I'm at this point where I feel like my skills have kinda plateaued when it comes to closing the margin between my sound and the "pro" sound. I'd say I'm about 60-75% where I want to be... problem is, I don't know enough about mastering to know how much of a difference it is going to make... is it going to be the final 40 or so percent of the sound? I have no idea because I've never heard a side-by-side of something that is mastered and unmastered.
So I'm wondering if anyone out there would be willing to take say a 15 second clip of one of my songs and do some black magic on it and give me an idea of what kind of effect mastering has.
I know it takes time, so I am willing to throw in a few bucks if necessary...
Any takers?
Thanks!
Offer aside, I'd recommend to keep improving your mixing and do less mastering.
I'm at a stage now where I mix everything through one eq and one limiter.
Using the eq and limiter to keep the mix as loud and roughly eq'ed as target.
Then if the main bus eq has a huge boost in the 500hz range then in my mix I need to target instruments that would benefit with a boost in 500hz and give it to them and then take it out of the main bus.
feedingear
30.08.2011, 01:38 AM
reference reference reference. a good master cannot save a bad mix. mastering is kind of like adding icing on the cake. you can use it to clear up some weaker elements of a mix, and to enhance the good stuff, as well as to give the track a coherent colour (across an entire record).
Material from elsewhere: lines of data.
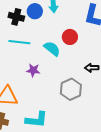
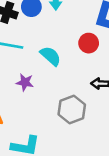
red circle: (70, 37) -> (89, 43), moved

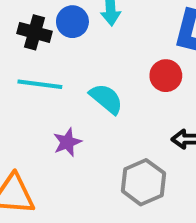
purple star: (25, 82) -> (67, 142), turned -30

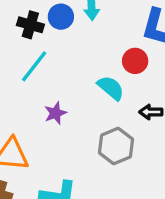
cyan line: (40, 84) -> (34, 66), turned -60
cyan semicircle: (106, 99) -> (111, 88), moved

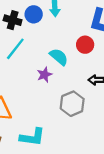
cyan semicircle: (111, 88) -> (59, 57), moved
purple star: (55, 113) -> (44, 75), moved

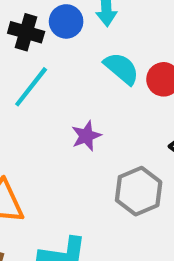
cyan semicircle: (59, 57) -> (122, 68), moved

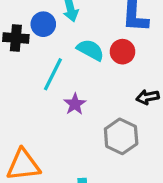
cyan line: (31, 87) -> (53, 74), moved

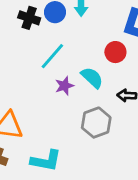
cyan semicircle: (90, 50) -> (92, 78), moved

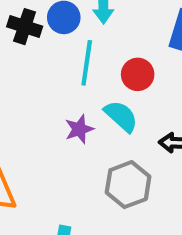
red circle: (115, 52) -> (138, 74), moved
cyan line: (52, 56) -> (87, 63), moved, turned -32

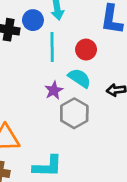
gray hexagon: (128, 185) -> (74, 113), moved

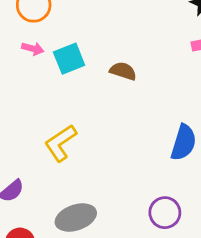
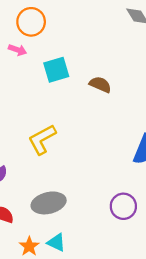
pink arrow: (33, 49) -> (18, 50), moved

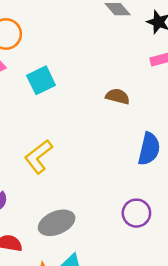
brown semicircle: (100, 85) -> (118, 96), moved

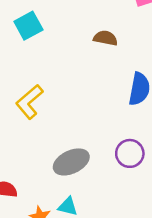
gray ellipse: (57, 223) -> (71, 162), moved

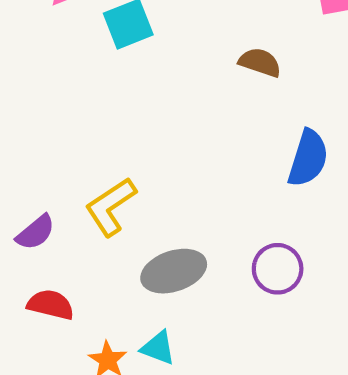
yellow L-shape: (29, 102) -> (111, 207), moved

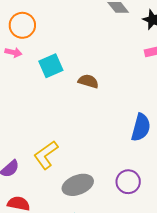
brown semicircle: (260, 62) -> (88, 81), moved

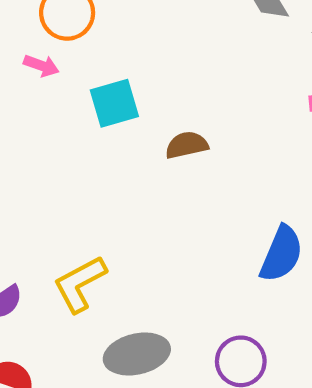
brown semicircle: (88, 81) -> (187, 145), turned -36

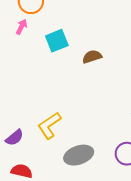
pink arrow: (41, 66) -> (22, 27), turned -77

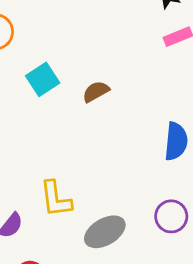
yellow L-shape: (49, 125) -> (56, 199), turned -52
To give you a VERY brief and simple rundown, most track masters will include EQ (very gentle enhancements or shaping), eq to look for any resonant freqs missed or disguised by the mixing environment, possibly mid side processing depending on the track type and requirements with their own compression and eq settings and comparative level balance. Returning from MS you may then apply more compression - simple, multiband, as well as parallel compression can all be set up at once. again, its usually very gentle and minimal processing done at every point in the chain. Then you might do a bit of outboard processing through analog gear to try and colour the sound by introducing 2nd and 3rd harmonics, and then finish off with a limiter/dither if 16bits required.
Thats a bastardised version of what happens, but if you follow that chain on a finished wave of your own tracks you might start to see how you can enhance/correct a mix with mastering.
Barnelby
30.08.2011, 03:43 AM
Yeah, I've always understood that mastering was more of a subtle aftertouch.
grs I'm not sure what you meant when you said this:
Using the eq and limiter to keep the mix as loud and roughly eq'ed as target.
Then if the main bus eq has a huge boost in the 500hz range then in my mix I need to target instruments that would benefit with a boost in 500hz and give it to them and then take it out of the main bus.
K hang on....are you saying that once I put an EQ on the main bus and discover that it sounds good with a 500hz boost, that I then need to go back and make the boost happen within the actual instruments' EQ? I think that is right.
Speaking of which.
When I am EQing and compressing multiple tracks....is there ever a time when I should group together several tracks that might have the same sonic qualities...say some high hat sounds and a really high lead or pad....and bus them to a single channel and apply compression/EQ on that channel...or should EVERY channel have its own individual EQ and compression?
thanks!
Yes, Barnelby. I always found that when mastering I'd kick up some frequencies that helped the track but smeared the vocal or made it wooly. Other examples are you make the master wider and pads and guitars sound better but drums are less etc.
and yes, groups help for associated benefits and cpu saving..
batman
31.08.2011, 11:51 AM
I'll help you figuring out if it is a mixing issue or mastering one.
Please send:
- the track @ -6dB without any treatment on the master.
- the track with a premaster
- a commercial track as a reference.
Use dropbox or what is convenient for you.
Barnelby
31.08.2011, 10:32 PM
Tell you what, batman... I'm going to take some 20 second clips from a few of my songs, string them together, and send you that. I'll get it to you tonight.